* Action item
Scan the entries below for the word "şikayetçi". Copy out every line in which it occurs.

(Transcribed page contents)
──────────────────────────────
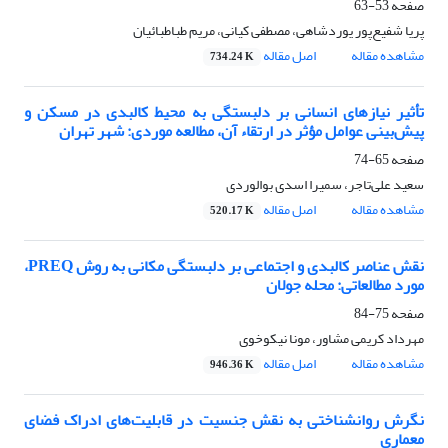
صفحه
53-63
پریا شفیع‌پور یوردشاهی، مصطفی کیانی، مریم طباطبائیان
مشاهده مقاله
اصل مقاله
734.24 K
تأثیر نیازهای انسانی بر دلبستگی به محیط کالبدی در مسکن و
پیش‌بینی عوامل مؤثر در ارتقاء آن، مطالعه موردی: شهر تهران
صفحه
65-74
سعید علی‌تاجر، سمیرا اسدی بوالوردی
مشاهده مقاله
اصل مقاله
520.17 K
نقش عناصر کالبدی و اجتماعی بر دلبستگی مکانی به روش PREQ،
مورد مطالعاتی: محله جولان
صفحه
75-84
مهرداد کریمی مشاور، مونا نیکوخوی
مشاهده مقاله
اصل مقاله
946.36 K
نگرش روانشناختی به نقش جنسیت در قابلیت‌های ادراک فضای
معماری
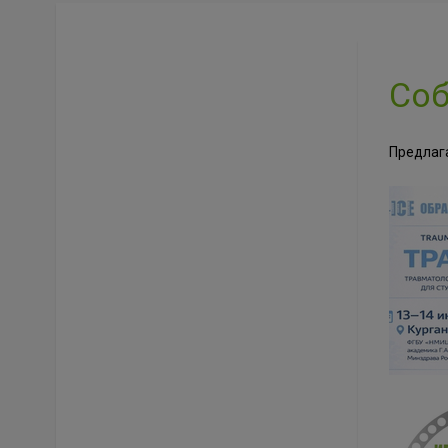
Со
Предлаг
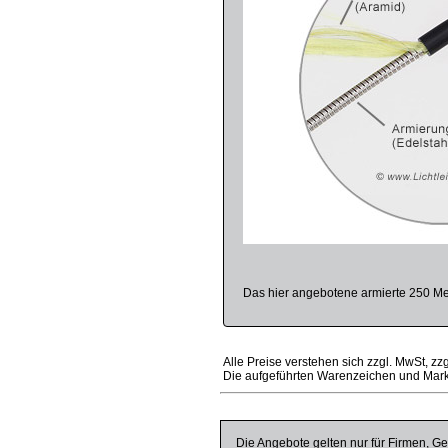
Das hier angebotene armierte 250 Met
Alle Preise verstehen sich zzgl. MwSt, zz
Die aufgeführten Warenzeichen und Mark
Die Angebote gelten nur für Firmen, Ge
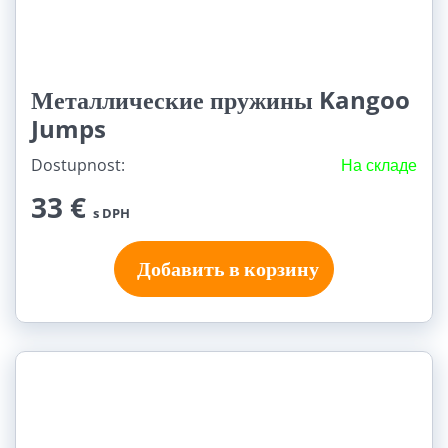
Металлические пружины Kangoo
Jumps
Dostupnost:
На складе
33 €
s DPH
Добавить в корзину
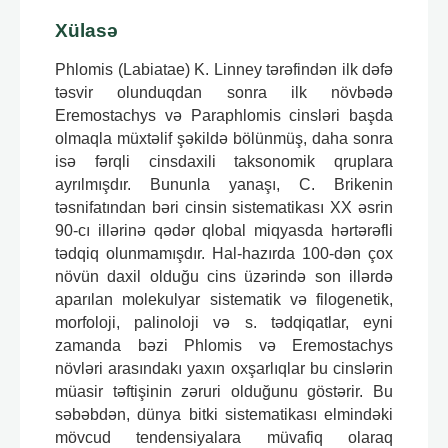
Xülasə
Phlomis (Labiatae) K. Linney tərəfindən ilk dəfə
təsvir olunduqdan sonra ilk növbədə
Eremostachys və Paraphlomis cinsləri başda
olmaqla müxtəlif şəkildə bölünmüş, daha sonra
isə fərqli cinsdaxili taksonomik qruplara
ayrılmışdır. Bununla yanaşı, C. Brikenin
təsnifatından bəri cinsin sistematikası XX əsrin
90-cı illərinə qədər qlobal miqyasda hərtərəfli
tədqiq olunmamışdır. Hal-hazırda 100-dən çox
növün daxil olduğu cins üzərində son illərdə
aparılan molekulyar sistematik və filogenetik,
morfoloji, palinoloji və s. tədqiqatlar, eyni
zamanda bəzi Phlomis və Eremostachys
növləri arasındakı yaxın oxşarlıqlar bu cinslərin
müasir təftişinin zəruri olduğunu göstərir. Bu
səbəbdən, dünya bitki sistematikası elmindəki
mövcud tendensiyalara müvafiq olaraq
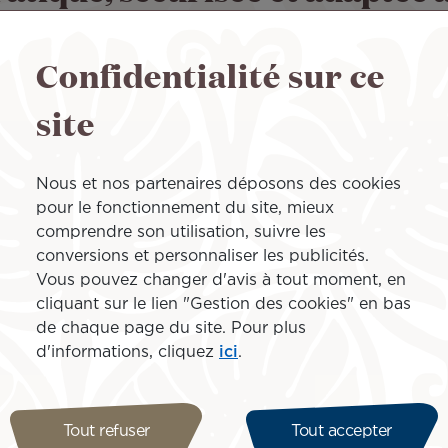
 les billets au départ de la France métropolitaine, de l’E
Confidentialité sur ce
eurs spécificités :
site
ance, Italie et Polynésie Française.
s à consulter les conditions générales de
FLOA
.
Nous et nos partenaires déposons des cookies
pour le fonctionnement du site, mieux
comprendre son utilisation, suivre les
ine aventure avec Air Tahiti 
conversions et personnaliser les publicités.
Vous pouvez changer d'avis à tout moment, en
cliquant sur le lien "Gestion des cookies" en bas
Arrivée à
de chaque page du site. Pour plus
d'informations, cliquez
ici
.
t vous intéresser...
Tout refuser
Tout accepter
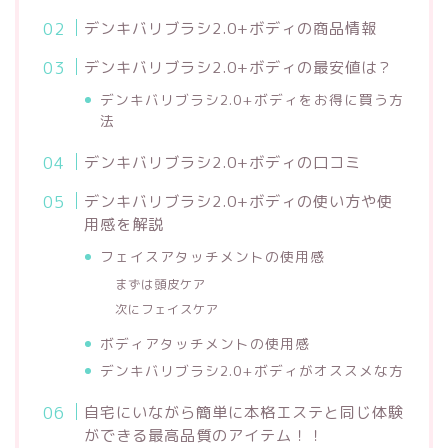
デンキバリブラシ2.0+ボディの商品情報
デンキバリブラシ2.0+ボディの最安値は？
デンキバリブラシ2.0+ボディをお得に買う方
法
デンキバリブラシ2.0+ボディの口コミ
デンキバリブラシ2.0+ボディの使い方や使
用感を解説
フェイスアタッチメントの使用感
まずは頭皮ケア
次にフェイスケア
ボディアタッチメントの使用感
デンキバリブラシ2.0+ボディがオススメな方
自宅にいながら簡単に本格エステと同じ体験
ができる最高品質のアイテム！！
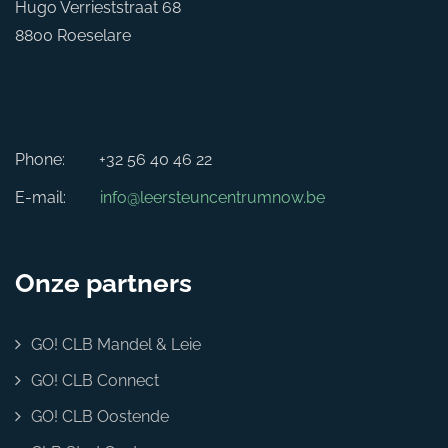
Hugo Verrieststraat 68
8800 Roeselare
Phone:
+32 56 40 46 22
E-mail:
info@leersteuncentrumnow.be
Onze partners
GO! CLB Mandel & Leie
GO! CLB Connect
GO! CLB Oostende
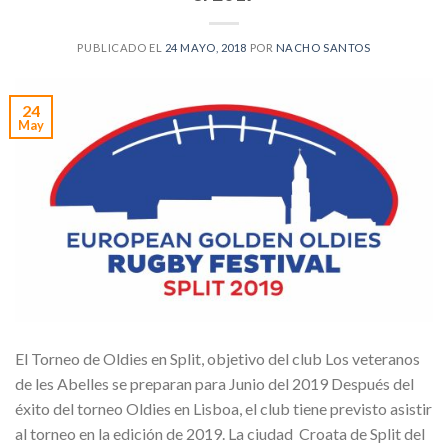
PUBLICADO EL
24 MAYO, 2018
POR
NACHO SANTOS
24
May
El Torneo de Oldies en Split, objetivo del club Los veteranos
de les Abelles se preparan para Junio del 2019 Después del
éxito del torneo Oldies en Lisboa, el club tiene previsto asistir
al torneo en la edición de 2019. La ciudad Croata de Split del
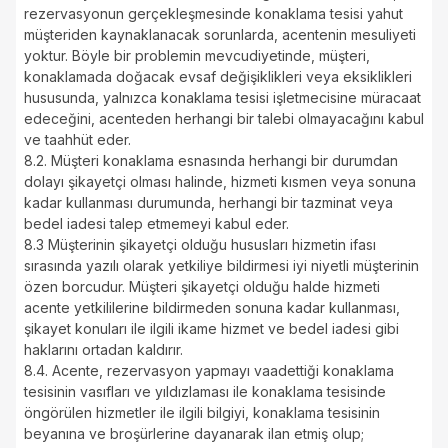
rezervasyonun gerçekleşmesinde konaklama tesisi yahut
müşteriden kaynaklanacak sorunlarda, acentenin mesuliyeti
yoktur. Böyle bir problemin mevcudiyetinde, müşteri,
konaklamada doğacak evsaf değişiklikleri veya eksiklikleri
hususunda, yalnızca konaklama tesisi işletmecisine müracaat
edeceğini, acenteden herhangi bir talebi olmayacağını kabul
ve taahhüt eder.
8.2. Müşteri konaklama esnasında herhangi bir durumdan
dolayı şikayetçi olması halinde, hizmeti kısmen veya sonuna
kadar kullanması durumunda, herhangi bir tazminat veya
bedel iadesi talep etmemeyi kabul eder.
8.3 Müşterinin şikayetçi olduğu hususları hizmetin ifası
sırasında yazılı olarak yetkiliye bildirmesi iyi niyetli müşterinin
özen borcudur. Müşteri şikayetçi olduğu halde hizmeti
acente yetkililerine bildirmeden sonuna kadar kullanması,
şikayet konuları ile ilgili ikame hizmet ve bedel iadesi gibi
haklarını ortadan kaldırır.
8.4. Acente, rezervasyon yapmayı vaadettiği konaklama
tesisinin vasıfları ve yıldızlaması ile konaklama tesisinde
öngörülen hizmetler ile ilgili bilgiyi, konaklama tesisinin
beyanına ve broşürlerine dayanarak ilan etmiş olup;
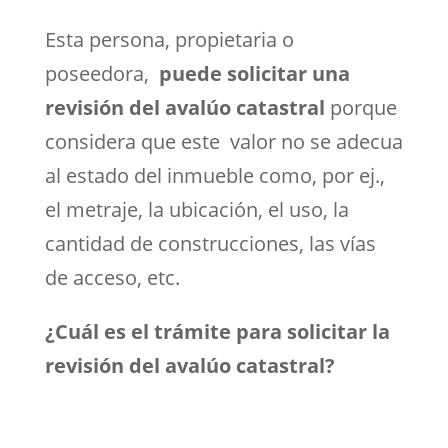
Esta persona, propietaria o
poseedora,
puede solicitar una
revisión del avalúo catastral
porque
considera que este valor no se adecua
al estado del inmueble como, por ej.,
el metraje, la ubicación, el uso, la
cantidad de construcciones, las vías
de acceso, etc.
¿Cuál es el trámite para solicitar la
revisión del avalúo catastral?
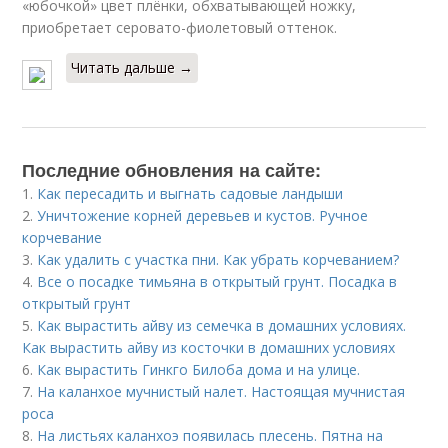
«юбочкой» цвет плёнки, обхватывающей ножку,
приобретает серовато-фиолетовый оттенок.
Читать дальше →
Последние обновления на сайте:
1.
Как пересадить и выгнать садовые ландыши
2.
Уничтожение корней деревьев и кустов. Ручное
корчевание
3.
Как удалить с участка пни. Как убрать корчеванием?
4.
Все о посадке тимьяна в открытый грунт. Посадка в
открытый грунт
5.
Как вырастить айву из семечка в домашних условиях.
Как вырастить айву из косточки в домашних условиях
6.
Как вырастить Гинкго Билоба дома и на улице.
7.
На каланхое мучнистый налет. Настоящая мучнистая
роса
8.
На листьях каланхоэ появилась плесень. Пятна на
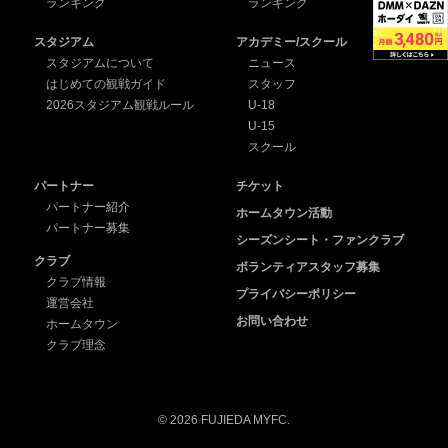
ランキング
ランキング
スタジアム
アカデミー/スクール
スタジアムについて
ニュース
はじめての観戦ガイド
スタッフ
2026スタジアム観戦ルール
U-18
U-15
スクール
パートナー
チケット
パートナー紹介
ホームタウン活動
パートナー募集
シーズンシート・ファンクラブ
クラブ
ボランティアスタッフ募集
クラブ情報
プライバシーポリシー
運営会社
お問い合わせ
ホームタウン
クラブ理念
© 2026 FUJIEDA MYFC.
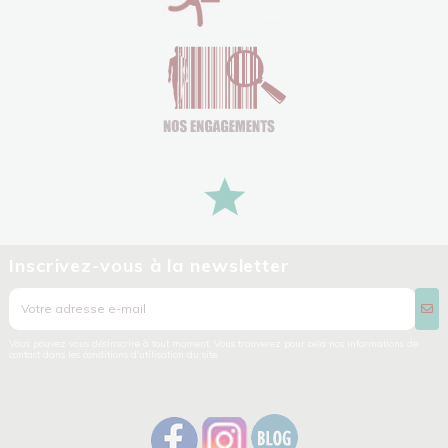
Inscrivez-vous à la newsletter
Vous pouvez vous désinscrire à tout moment. Vous trouverez pour cela nos informations de
contact dans les conditions d'utilisation du site.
──────────────────────────────
* Expected answer
dolayı şikayetçi olması halinde, hizmeti kısmen veya sonuna
8.3 Müşterinin şikayetçi olduğu hususları hizmetin ifası
özen borcudur. Müşteri şikayetçi olduğu halde hizmeti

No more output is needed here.